The tabs in the Modify Template dialog box are described in the following table.
Table 2-4 Template Dialog Box Summary
Tab |
Description |
---|---|
General |
Specifies templates, host types, and minimum/maximum labels. |
Access Control Attributes |
Specifies security attributes to be applied to incoming data from hosts to which this template is applied. The potential incoming security attributes include minimum label, maximum label, default label, and default clearance. |
Advanced Security Attributes |
Specifies security attributes to be applied to outgoing data to hosts to which this template is applied.

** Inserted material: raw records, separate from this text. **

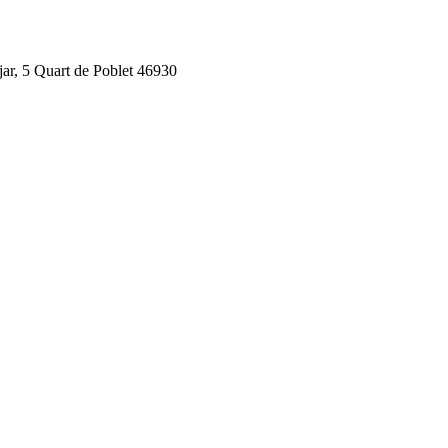
jar, 5 Quart de Poblet 46930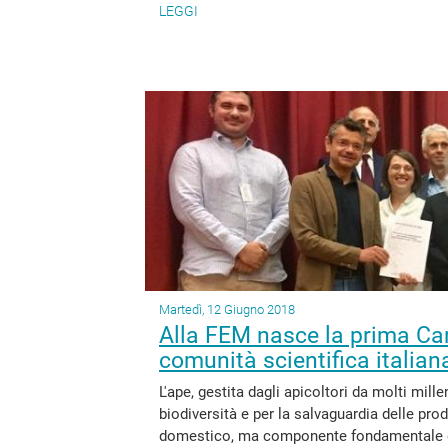
LEGGI
Martedì, 12 Giugno 2018
Alla FEM nasce la prima Cart
comunità scientifica italian
L'ape, gestita dagli apicoltori da molti mill
biodiversità e per la salvaguardia delle pr
domestico, ma componente fondamentale del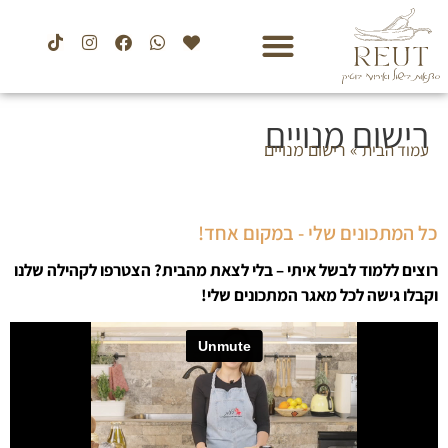
רישום מנויים
»
רישום מנויים
עמוד הבית
כל המתכונים שלי - במקום אחד!
רוצים ללמוד לבשל איתי – בלי לצאת מהבית? הצטרפו לקהילה שלנו
וקבלו גישה לכל מאגר המתכונים שלי!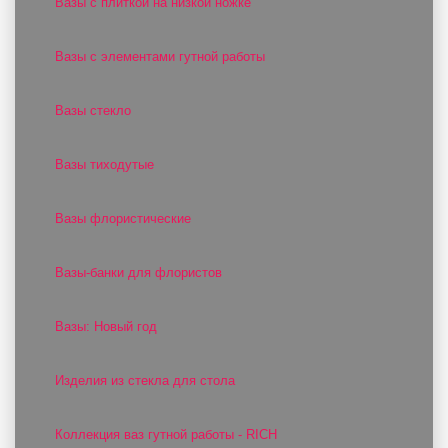
Вазы с плиткой на низкой ножке
Вазы с элементами гутной работы
Вазы стекло
Вазы тиходутые
Вазы флористические
Вазы-банки для флористов
Вазы: Новый год
Изделия из стекла для стола
Коллекция ваз гутной работы - RICH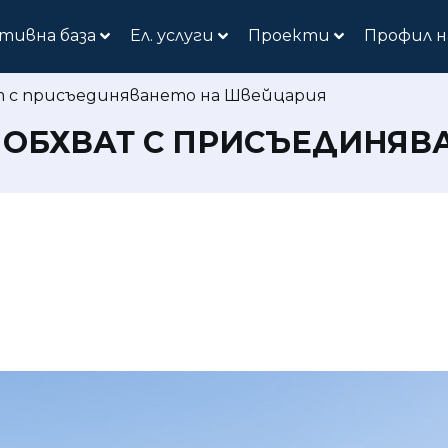
тивна база
Ел. услуги
Проекти
Профил н
ат с присъединяването на Швейцария
Я ОБХВАТ С ПРИСЪЕДИНЯ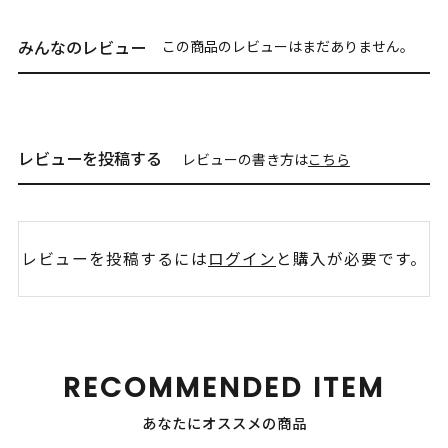
みんなのレビュー
この商品のレビューはまだありません。
レビューを投稿する
レビューの書き方は
こちら
レビューを投稿するには
ログイン
と購入が必要です。
RECOMMENDED ITEM
あなたにオススメの商品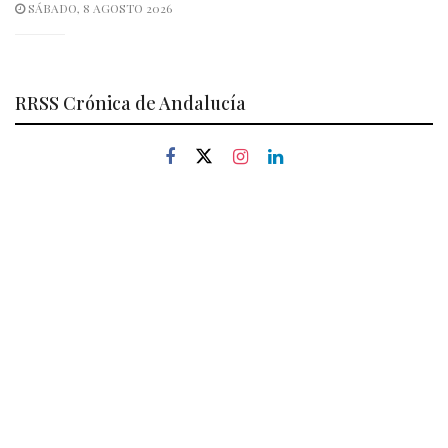
SÁBADO, 8 AGOSTO 2026
RRSS Crónica de Andalucía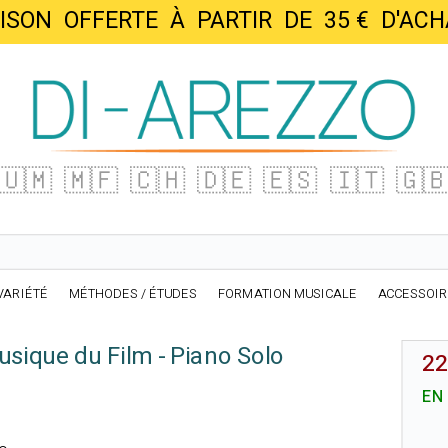
AISON OFFERTE À PARTIR DE 35 € D'
🇺🇲
🇲🇫
🇨🇭
🇩🇪
🇪🇸
🇮🇹
🇬
VARIÉTÉ
MÉTHODES / ÉTUDES
FORMATION MUSICALE
ACCESSOI
usique du Film - Piano Solo
22
EN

The potential outgoing security attributes include DOI, IP label type, forced privileges, allowed privileges, RIPSO send class, RIPSO send PAF, RIPSO return PAF, and CIPSO domain. |
This section lists other commands available for administering elements in the Trusted Solaris operating environment.
File privileges and labels can be administered either through the File Manager or the following commands:
getfattrflag(1)--for getting a file's security attributes.
setfattrflag(1)--for setting a file's security attributes.
getfpriv(1)--for getting an executable file's forced and allowed privileges.
setfpriv(1)--for setting an executable file's forced and allowed privileges.
testfpriv(1)--for checking an executable file's forced and allowed privilege sets.
The following commands are for administering attributes on file systems.
getfsattr(1M)--for displaying the security attributes of a file system.
getfsattr_ufs(1M)--for displaying the security attributes of a UFS file system.
setfsattr(1M)--for setting the security attributes on a file system. The file system should be unmounted first.
newsecfs(1M)--for setting security attributes on a new file system.
The following commands are for mounting file systems. Check the Trusted Solaris Summary section of each man page for differences from the Solaris operating environment.
mount(1M)--requires the sys_mount privilege. Both mandatory and discretionary read access (or overriding privileges) are required to the mount point and the device being mounted. Depending on the configuration of the vfstab_adjunct file, the process may need some combination of the proc_setsl and proc_setclr privileges. The mount command supports mounts to multilabel directories (MLDs). It has a special option, --S which lets you specify security attributes to be associated with the filesystem mount (this option requires that you have sufficient clearance for the label specified).
share_nfs(1M)--provides these options with -S:
dev|nodev - access to character and block devices is allowed or disallowed. The default is dev.
priv|nopriv - Forced privileges on execution are allowed or disallowed. The default is priv.
Running share_nfs requires the following:
sys_nfs privilege
effective uid 0
process label of [ADMIN_LOW]
share(1M)--makes a resource of a specified file system type available for mounting. It requires the sys_nfs privilege.
unshare(1M)--makes a resource unavailable for mounting. It requires the sys_nfs privilege.
nfsstat(1M)--lets you display statistics concerning the NFS and RPC (remote procedure call) interfaces to the kernel. The Trusted Solaris version of the nfsstat command requires that you have the net_config privilege when using the -z option, which reinitializes the statistics.
nfsd(1M)--handles client file system requests. The Trusted Solaris version of the nfsd command requires the sys_nfs and net_mac_read privileges to run.
The following commands are for managing processes:
pattr(1)--lets you display the viewable Process Attribute Flags of the current process or a process specified by pid. Those flags that cannot be viewed normally can be viewed with privilege.
pclear(1)--lets you display the clearance at which the selected process is running.
plabel(1)--gets the CMW label (that is, combined sensitivity label and information label) for the process.
ppriv(1)--gets the effective privileges of a process.
pprivtest(1)--tests if the specified privileges are currently in effect.